One night I came home first with the underground and had to go the rest on my bike, as usual. I only had a thin jacket. On the underground I had listened to music. But for the bike ride I turned the player off. I got on my bike and started riding. I was humming some sort of melody to myself. For no particular reason I stopped at one point and suddenly I felt distinctly cold. Strange, I thought to myself. I started humming again and got warm again. Humming made me warm? Only once I shortly stopped humming, until I decided to hum all the rest of the way home.
On cold winter nights, the yellow street lights help me to feel a bit warmer again. I won't go into detail about it now and write about it in another separate post. But music can change my way of perception of time under certain circumstances, so that it seems to go faster or slower to me than in objective reality.

We all can influence our own perception and those of others. For that we only have to know which way to influence what senses.
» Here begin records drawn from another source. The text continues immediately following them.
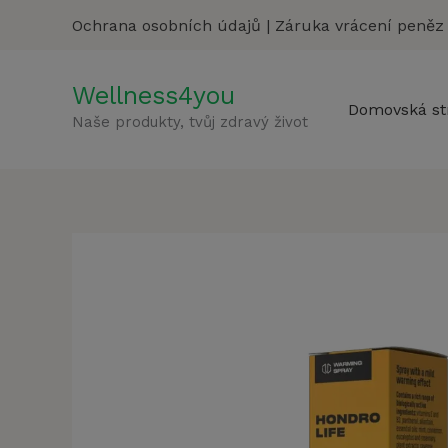
Přeskočit
Ochrana osobních údajů
|
Záruka vrácení peněz
na
obsah
Wellness4you
Domovská st
Naše produkty, tvůj zdravý život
Spiders aren't scary as such, but are made scary, when we think of them as huge with long, thin legs and probably strangely furry creatures with many eyes, ideally in colour and crawling towards us. I'm usually not afraid of spiders, although I don't necessarily want to touch them. If I imagine a spider in the described way, it does get scary and uncomfortable to me though.

A so called NLP Fast Phobia Cure, a short and fast treatment for phobias, takes an experienced person under some circumstances probably about 5 to 10 minutes only. To describe it short and simple, the representation in the head is checked, mainly the images, visual aspects and sounds. That means more senses can be change, too. The more senses are changed, the more intense the experience gets. A distinct change can also happen when things are changed in just one sense. By changing many aspects to the opposite, the thing that was so scary at first, will turn into the harmless opposite. Cold gets warm and warm gets cold. Fast gets slow and slow gets fast. And many more. I can only welcome you all to experiment with that for yourself, find what factors influence you and change them just for the fun of testing what happens then. In unlucky circumstances, you'll have just a bit of fun, at best, it'll really help. Just like I used that to not scratch or to feel less cold.